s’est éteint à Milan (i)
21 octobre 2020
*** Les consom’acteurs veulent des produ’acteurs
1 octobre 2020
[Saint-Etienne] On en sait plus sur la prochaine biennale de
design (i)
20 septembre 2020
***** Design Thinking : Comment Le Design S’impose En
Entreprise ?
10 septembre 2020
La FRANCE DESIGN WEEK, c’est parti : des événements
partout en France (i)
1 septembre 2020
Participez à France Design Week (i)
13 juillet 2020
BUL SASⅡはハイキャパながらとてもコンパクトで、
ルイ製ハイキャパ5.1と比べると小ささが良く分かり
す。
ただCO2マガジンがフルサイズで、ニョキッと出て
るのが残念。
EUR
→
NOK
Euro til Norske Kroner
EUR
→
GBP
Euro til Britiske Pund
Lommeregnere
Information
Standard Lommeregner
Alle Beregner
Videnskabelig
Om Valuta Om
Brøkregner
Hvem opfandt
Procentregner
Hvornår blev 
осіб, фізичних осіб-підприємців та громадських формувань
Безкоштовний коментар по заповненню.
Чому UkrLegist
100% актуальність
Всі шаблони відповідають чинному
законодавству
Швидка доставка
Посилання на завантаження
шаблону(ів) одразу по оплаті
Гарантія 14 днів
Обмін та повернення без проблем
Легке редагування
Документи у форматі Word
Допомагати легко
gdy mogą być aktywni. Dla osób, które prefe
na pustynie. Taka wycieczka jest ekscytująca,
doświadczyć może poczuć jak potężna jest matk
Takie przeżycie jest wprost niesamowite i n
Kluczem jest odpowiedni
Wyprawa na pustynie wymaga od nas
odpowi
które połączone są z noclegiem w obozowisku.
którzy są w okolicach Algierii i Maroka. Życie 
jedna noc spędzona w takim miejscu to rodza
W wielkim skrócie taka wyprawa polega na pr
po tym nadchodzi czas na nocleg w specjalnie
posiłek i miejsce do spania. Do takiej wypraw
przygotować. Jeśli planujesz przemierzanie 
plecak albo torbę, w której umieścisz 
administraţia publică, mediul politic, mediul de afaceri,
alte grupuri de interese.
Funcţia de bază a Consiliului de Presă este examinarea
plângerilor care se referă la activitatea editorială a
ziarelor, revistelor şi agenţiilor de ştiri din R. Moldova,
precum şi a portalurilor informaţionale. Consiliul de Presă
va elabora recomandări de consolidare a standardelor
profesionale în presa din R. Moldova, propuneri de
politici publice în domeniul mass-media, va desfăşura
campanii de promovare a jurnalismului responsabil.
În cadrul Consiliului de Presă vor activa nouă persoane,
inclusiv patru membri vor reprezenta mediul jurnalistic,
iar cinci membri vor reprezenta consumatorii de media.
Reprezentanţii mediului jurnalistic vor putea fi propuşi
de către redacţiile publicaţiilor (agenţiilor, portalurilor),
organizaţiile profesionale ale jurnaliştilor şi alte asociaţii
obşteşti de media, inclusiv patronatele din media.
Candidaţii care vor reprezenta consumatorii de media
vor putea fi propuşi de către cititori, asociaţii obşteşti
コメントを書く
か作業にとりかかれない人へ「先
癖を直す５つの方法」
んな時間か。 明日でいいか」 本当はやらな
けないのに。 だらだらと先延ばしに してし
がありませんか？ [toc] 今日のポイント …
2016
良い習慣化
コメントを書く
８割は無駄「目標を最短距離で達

# # #

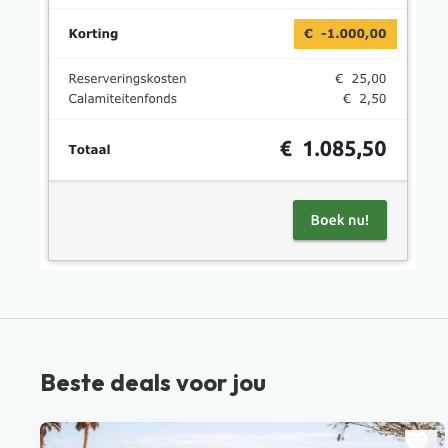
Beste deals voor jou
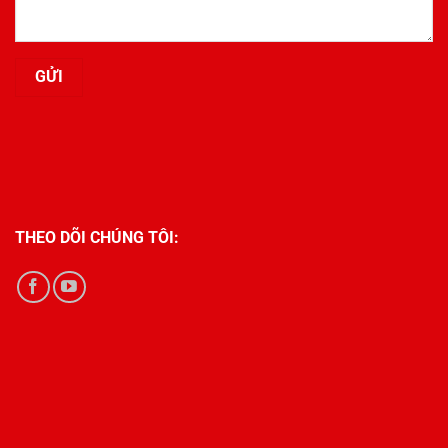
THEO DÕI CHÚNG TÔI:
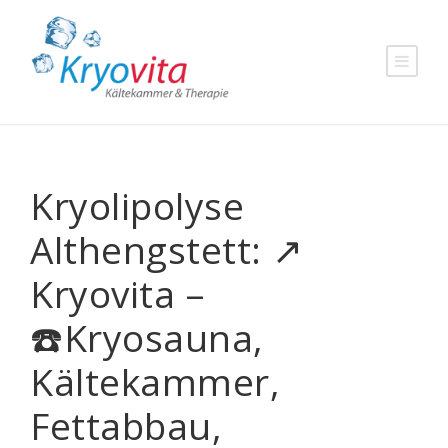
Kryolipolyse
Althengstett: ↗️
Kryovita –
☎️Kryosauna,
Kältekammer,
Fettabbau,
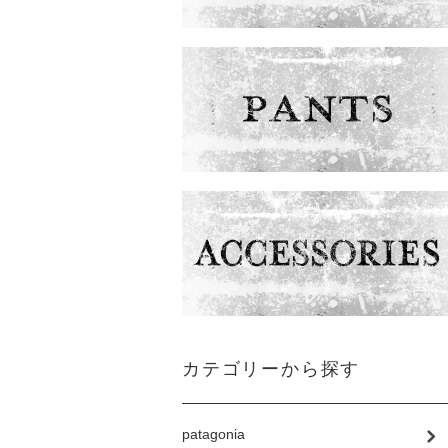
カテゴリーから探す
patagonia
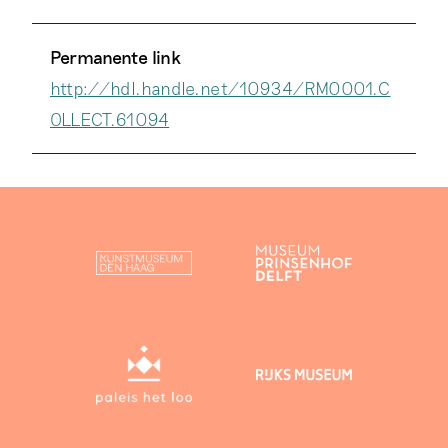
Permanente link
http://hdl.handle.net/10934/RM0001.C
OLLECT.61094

# # #

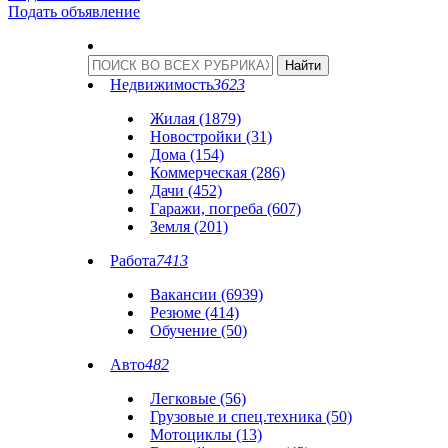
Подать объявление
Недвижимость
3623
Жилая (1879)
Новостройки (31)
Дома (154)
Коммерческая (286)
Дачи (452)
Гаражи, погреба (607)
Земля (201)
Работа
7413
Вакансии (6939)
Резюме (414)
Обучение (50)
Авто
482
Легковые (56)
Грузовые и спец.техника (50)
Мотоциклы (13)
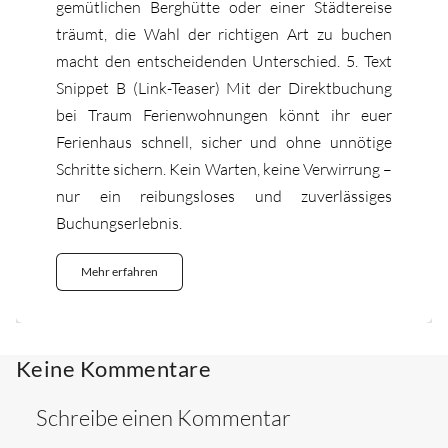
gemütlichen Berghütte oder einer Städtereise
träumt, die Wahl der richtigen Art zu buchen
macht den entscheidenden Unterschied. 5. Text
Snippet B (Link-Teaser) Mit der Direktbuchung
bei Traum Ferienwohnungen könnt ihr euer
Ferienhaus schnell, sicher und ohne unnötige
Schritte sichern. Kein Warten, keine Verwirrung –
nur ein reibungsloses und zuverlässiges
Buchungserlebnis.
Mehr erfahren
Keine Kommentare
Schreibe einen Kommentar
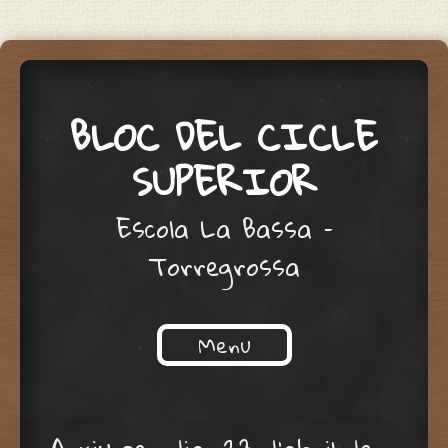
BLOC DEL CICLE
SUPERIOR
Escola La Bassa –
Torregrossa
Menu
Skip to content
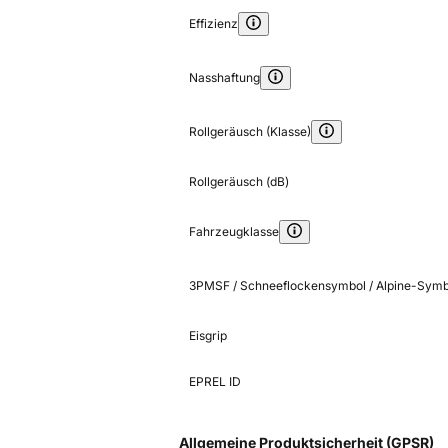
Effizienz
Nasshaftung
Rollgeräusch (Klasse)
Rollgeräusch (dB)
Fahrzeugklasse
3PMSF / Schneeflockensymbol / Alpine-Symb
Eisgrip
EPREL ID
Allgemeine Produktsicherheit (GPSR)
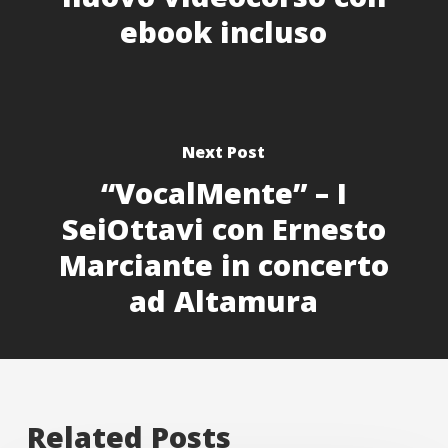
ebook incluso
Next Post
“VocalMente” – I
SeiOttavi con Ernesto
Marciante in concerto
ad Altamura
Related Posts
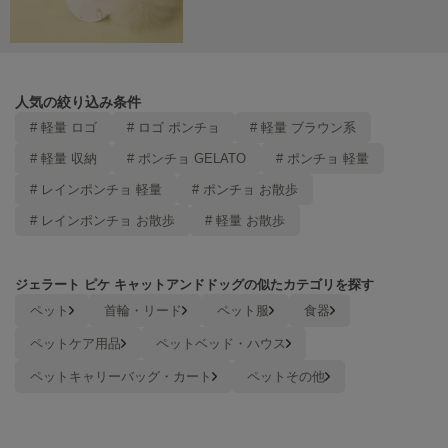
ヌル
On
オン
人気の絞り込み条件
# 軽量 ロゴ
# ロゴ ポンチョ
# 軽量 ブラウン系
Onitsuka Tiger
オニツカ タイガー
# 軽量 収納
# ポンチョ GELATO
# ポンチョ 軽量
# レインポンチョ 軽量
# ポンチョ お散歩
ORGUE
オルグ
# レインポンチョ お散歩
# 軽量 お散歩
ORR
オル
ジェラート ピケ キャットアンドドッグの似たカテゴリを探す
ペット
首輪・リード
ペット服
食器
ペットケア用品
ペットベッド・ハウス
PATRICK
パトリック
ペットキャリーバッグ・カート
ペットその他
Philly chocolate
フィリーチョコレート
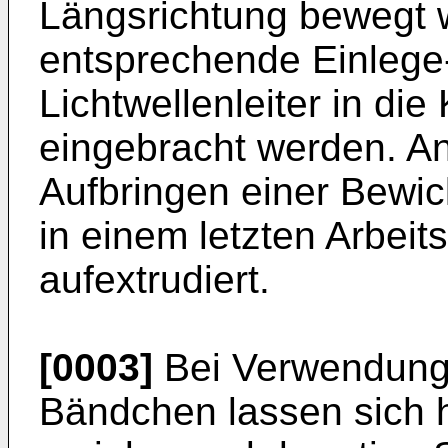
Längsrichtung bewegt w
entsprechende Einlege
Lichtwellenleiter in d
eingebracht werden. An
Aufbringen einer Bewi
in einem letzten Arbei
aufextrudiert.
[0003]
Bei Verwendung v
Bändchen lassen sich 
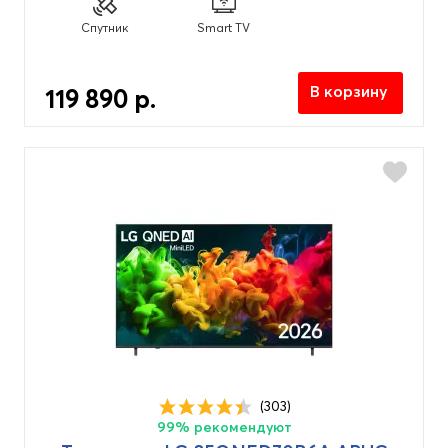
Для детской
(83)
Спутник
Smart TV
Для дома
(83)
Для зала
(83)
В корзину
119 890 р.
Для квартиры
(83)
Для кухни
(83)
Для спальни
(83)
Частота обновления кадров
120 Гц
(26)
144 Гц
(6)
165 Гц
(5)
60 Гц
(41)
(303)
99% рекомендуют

# # #

* [Work required] Copy only this part of the entries above: the line with "Om Valuta Om", the line with "Гарантія 14 днів", and the lines between, all exactly as written.

* [Solved problem]
Om Valuta Om
Brøkregner
Hvem opfandt
Procentregner
Hvornår blev 
осіб, фізичних осіб-підприємців та громадських формувань
Безкоштовний коментар по заповненню.
Чому UkrLegist
100% актуальність
Всі шаблони відповідають чинному
законодавству
Швидка доставка
Посилання на завантаження
шаблону(ів) одразу по оплаті
Гарантія 14 днів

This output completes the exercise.